So given the development of the information the property in question was owned by Sue Miller by the end of the 19th century, we seem to have unequivocally located the site of the skirmish where the 160+ troopers from the 9th MSM Cavalry came across six or seven of Bill Anderson's men in the squad of Captain James Bissett, killed six in a running fight that ended up on the property of William H. Long just to the west, and, by the admission of an officer from the 9th MSM Cavalry made within a week of this scrap, the Federals scalped at least one of the Confederates..
That same night, near Cherry Grove School, Bill Anderson's main body of men joined up with George Todd, Tom Todd, and Caleb Perkin's command, which had just been in a fight that same day at Goslin's Lane 20 miles to the east near what is now Woodlandville.
Interestingly, as it turns out, the Cherry Grove School is just a half mile or so east of the Widow Turner's house. Bissett was probably there as an early arrival to this larger planned rendevous, and had the bad luck to arrive on scene just a short time before a large contingent of Federal troops happened by and saw the muddy hoofprints Bissett's horses had made.
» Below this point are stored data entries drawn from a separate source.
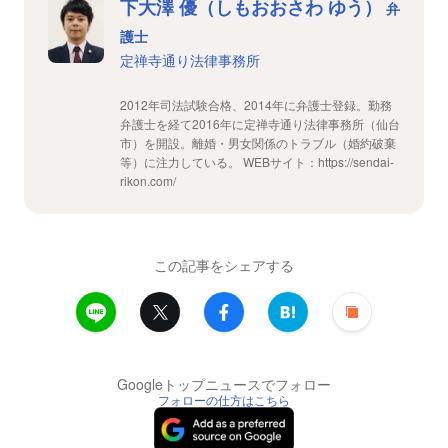
下大澤 優（しもおおさわ ゆう）
弁
護士
定禅寺通り法律事務所
2012年司法試験合格、2014年に弁護士登録。勤務
弁護士を経て2016年に定禅寺通り法律事務所（仙台
市）を開設。離婚・男女関係のトラブル（婚約破棄
等）に注力している。 WEBサイト：https://sendai-
rikon.com/
この記事をシェアする
Googleトップニュースでフォロー
フォローの仕方はこちら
Here's what else is known that I'll put into context here -- at the Cherry Grove School rendevous that night Bill Anderson was incredibly incensed regarding what had happened to Bissett and his men. The next day the entire group, led by Anderson, went off and ill-advisedly attacked Fayette in a rage, and got badly mauled there. Frank James referred to the Fayette Fight as the "worst scared" he ever was during the war. Three days after Fayette this same group ends up outside Centralia, where Anderson's own command executes the troops off the train in the Centralia Massacre, and the larger group subsequently wipes out the entire command of Major A.V.E. Johnston and his men of the 39th Missouri Infantry (Mtd.).
But in this thread, let's stay focused on fleshing out the affair at the Widow Turner's.